What you will do: Copy the lines word for word. Begin at the line that contains "Возврат и обмен." and end with the final line of the data.

Data records
⁂
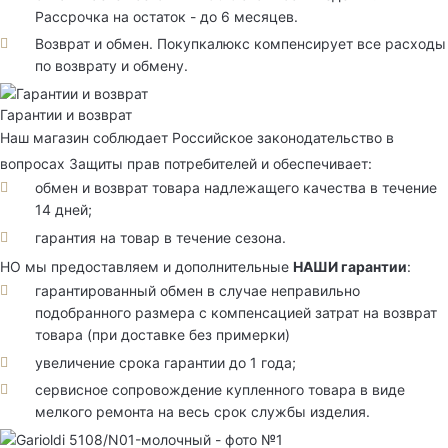
Рассрочка на остаток - до 6 месяцев.
Возврат и обмен. Покупкалюкс компенсирует все расходы
по возврату и обмену.
Гарантии и возврат
Наш магазин соблюдает Российское законодательство в
вопросах Защиты прав потребителей и обеспечивает:
обмен и возврат товара надлежащего качества в течение
14 дней;
гарантия на товар в течение сезона.
НО мы предоставляем и дополнительные
НАШИ гарантии
:
гарантированный обмен в случае неправильно
подобранного размера с компенсацией затрат на возврат
товара (при доставке без примерки)
увеличение срока гарантии до 1 года;
сервисное сопровождение купленного товара в виде
мелкого ремонта на весь срок службы изделия.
⁂
Answer for the task:
Возврат и обмен. Покупкалюкс компенсирует все расходы
по возврату и обмену.
Гарантии и возврат
Наш магазин соблюдает Российское законодательство в
вопросах Защиты прав потребителей и обеспечивает:
обмен и возврат товара надлежащего качества в течение
14 дней;
гарантия на товар в течение сезона.
НО мы предоставляем и дополнительные
НАШИ гарантии
:
гарантированный обмен в случае неправильно
подобранного размера с компенсацией затрат на возврат
товара (при доставке без примерки)
увеличение срока гарантии до 1 года;
сервисное сопровождение купленного товара в виде
мелкого ремонта на весь срок службы изделия.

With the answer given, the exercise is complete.